_TASK TO CARRY OUT_. What is needed is an exact copy of the lines in the listing below, from the one with "Software_Browser" up to and including the one with "to secondo un piano preciso. Dopo essersi", with no other lines.

_EXTRACTED INFORMATION_.
::::::::

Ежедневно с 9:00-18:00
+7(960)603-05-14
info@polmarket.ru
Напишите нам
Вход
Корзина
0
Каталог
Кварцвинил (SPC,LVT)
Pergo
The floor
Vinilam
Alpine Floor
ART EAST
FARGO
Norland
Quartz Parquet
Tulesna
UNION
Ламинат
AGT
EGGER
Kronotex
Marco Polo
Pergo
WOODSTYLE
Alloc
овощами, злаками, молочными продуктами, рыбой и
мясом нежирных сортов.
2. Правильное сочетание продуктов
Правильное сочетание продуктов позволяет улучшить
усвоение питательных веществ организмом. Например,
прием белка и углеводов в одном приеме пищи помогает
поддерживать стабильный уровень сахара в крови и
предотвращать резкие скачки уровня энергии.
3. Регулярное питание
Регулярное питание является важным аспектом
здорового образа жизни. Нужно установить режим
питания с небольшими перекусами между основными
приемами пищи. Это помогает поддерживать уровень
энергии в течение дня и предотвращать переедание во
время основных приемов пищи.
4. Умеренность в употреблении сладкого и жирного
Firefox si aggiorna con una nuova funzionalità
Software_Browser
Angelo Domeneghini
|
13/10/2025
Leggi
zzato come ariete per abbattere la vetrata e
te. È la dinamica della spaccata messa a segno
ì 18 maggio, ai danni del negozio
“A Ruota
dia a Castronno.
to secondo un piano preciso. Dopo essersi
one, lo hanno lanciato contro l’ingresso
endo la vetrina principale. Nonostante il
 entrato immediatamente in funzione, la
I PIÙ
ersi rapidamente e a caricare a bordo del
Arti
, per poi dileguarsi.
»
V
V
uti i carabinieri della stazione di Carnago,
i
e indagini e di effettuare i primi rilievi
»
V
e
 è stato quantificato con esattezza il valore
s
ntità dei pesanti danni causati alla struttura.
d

::::::::

_ANSWER BOX_.
Software_Browser
Angelo Domeneghini
|
13/10/2025
Leggi
zzato come ariete per abbattere la vetrata e
te. È la dinamica della spaccata messa a segno
ì 18 maggio, ai danni del negozio
“A Ruota
dia a Castronno.
to secondo un piano preciso. Dopo essersi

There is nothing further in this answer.